*** Block opens ***

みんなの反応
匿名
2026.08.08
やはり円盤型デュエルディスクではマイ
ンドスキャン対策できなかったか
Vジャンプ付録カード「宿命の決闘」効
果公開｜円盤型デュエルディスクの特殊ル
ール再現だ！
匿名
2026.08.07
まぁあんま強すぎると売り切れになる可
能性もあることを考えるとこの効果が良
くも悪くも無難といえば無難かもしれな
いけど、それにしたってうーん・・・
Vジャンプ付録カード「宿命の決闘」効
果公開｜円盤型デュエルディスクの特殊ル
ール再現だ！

*** Block closes ***

TASK DIRECTIONS. Print out each line of the data exactly.

EXPECTED ANSWER.
みんなの反応
匿名
2026.08.08
やはり円盤型デュエルディスクではマイ
ンドスキャン対策できなかったか
Vジャンプ付録カード「宿命の決闘」効
果公開｜円盤型デュエルディスクの特殊ル
ール再現だ！
匿名
2026.08.07
まぁあんま強すぎると売り切れになる可
能性もあることを考えるとこの効果が良
くも悪くも無難といえば無難かもしれな
いけど、それにしたってうーん・・・
Vジャンプ付録カード「宿命の決闘」効
果公開｜円盤型デュエルディスクの特殊ル
ール再現だ！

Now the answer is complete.